Solid-Liquid-Gas Management for Low-Cost Hydrogen Gas Batteries.

Aqueous nickel-hydrogen gas (Ni-H 2 ) batteries with excellent durability (>10,000 cycles) are important candidates for grid-scale energy storage but are hampered by the high-cost Pt electrode with limited performance. Herein, we report a low-cost nickel-molybdenum (NiMo) alloy as an efficient bifunctional hydrogen evolution and oxidation reaction (HER/HOR) catalyst for Ni-H 2 batteries in alkaline electrolytes. The NiMo alloy demonstrates a high HOR mass-specific kinetic current of 28.8 mA mg -1 at 50 mV as well as a low HER overpotential of 45 mV at a current density of 10 mA cm -2 , which is better than most nonprecious metal catalysts. Furthermore, we apply a solid-liquid-gas management strategy to constitute a conductive, hydrophobic network of NiMo using multiwalled carbon nanotubes (NiMo-hydrophobic MWCNT) in the electrode to accelerate HER/HOR activities for much improved Ni-H 2 battery performance.
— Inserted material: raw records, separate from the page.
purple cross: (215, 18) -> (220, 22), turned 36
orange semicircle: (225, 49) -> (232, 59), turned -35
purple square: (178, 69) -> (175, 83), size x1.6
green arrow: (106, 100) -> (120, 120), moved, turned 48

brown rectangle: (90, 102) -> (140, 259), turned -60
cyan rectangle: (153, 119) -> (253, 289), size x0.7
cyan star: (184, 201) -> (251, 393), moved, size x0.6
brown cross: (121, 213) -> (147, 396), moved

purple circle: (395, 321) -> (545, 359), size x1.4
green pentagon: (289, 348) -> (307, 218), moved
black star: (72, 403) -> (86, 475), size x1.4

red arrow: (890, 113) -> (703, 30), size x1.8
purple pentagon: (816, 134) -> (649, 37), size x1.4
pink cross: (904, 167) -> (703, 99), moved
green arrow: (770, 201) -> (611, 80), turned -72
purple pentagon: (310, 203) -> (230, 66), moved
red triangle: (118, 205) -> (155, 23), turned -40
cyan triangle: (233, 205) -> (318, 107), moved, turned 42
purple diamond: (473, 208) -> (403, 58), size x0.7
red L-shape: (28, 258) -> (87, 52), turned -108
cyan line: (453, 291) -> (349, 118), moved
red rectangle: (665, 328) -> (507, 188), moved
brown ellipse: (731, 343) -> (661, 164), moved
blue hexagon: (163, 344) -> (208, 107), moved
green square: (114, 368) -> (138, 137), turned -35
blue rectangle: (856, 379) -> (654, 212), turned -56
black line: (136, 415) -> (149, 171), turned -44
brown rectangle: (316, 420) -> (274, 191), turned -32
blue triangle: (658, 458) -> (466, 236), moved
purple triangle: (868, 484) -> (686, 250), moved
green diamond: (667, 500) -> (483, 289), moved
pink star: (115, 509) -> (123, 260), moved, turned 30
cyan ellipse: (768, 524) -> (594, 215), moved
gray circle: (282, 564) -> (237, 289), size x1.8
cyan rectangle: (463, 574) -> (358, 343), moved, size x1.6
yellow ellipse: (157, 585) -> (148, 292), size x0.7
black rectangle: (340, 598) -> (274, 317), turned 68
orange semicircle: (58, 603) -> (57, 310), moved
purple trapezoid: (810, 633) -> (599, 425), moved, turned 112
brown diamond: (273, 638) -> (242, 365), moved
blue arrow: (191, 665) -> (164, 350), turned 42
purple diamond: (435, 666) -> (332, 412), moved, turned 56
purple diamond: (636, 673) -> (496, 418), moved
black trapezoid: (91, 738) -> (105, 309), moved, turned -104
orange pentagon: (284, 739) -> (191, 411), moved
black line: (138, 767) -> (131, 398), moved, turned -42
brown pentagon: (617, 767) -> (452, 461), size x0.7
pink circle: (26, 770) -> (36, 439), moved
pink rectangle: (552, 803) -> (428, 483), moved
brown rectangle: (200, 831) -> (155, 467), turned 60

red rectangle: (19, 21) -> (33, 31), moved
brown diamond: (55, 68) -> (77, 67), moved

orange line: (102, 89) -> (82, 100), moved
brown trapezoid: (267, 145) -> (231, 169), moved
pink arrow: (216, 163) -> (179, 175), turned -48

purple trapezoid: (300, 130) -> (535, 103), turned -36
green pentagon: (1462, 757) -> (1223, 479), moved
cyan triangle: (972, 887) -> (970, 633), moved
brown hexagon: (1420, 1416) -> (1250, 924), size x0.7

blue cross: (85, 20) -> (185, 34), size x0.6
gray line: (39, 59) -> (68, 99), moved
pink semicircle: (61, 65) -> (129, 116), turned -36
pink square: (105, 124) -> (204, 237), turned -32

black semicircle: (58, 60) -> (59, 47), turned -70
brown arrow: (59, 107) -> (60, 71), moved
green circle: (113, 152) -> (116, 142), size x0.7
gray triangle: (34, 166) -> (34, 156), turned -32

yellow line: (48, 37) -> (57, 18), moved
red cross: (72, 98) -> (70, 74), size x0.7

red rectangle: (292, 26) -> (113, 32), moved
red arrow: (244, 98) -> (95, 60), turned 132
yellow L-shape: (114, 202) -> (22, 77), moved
As a result, Ni-H 2 cells based on the NiMo-hydrophobic MWCNT electrode show a high energy density of 118 Wh kg -1 and a low cost of only 67.5 $ kWh -1 . With the low cost, high energy density, excellent durability, and improved energy efficiency, the Ni-H 2 cells show great potential for practical grid-scale energy storage.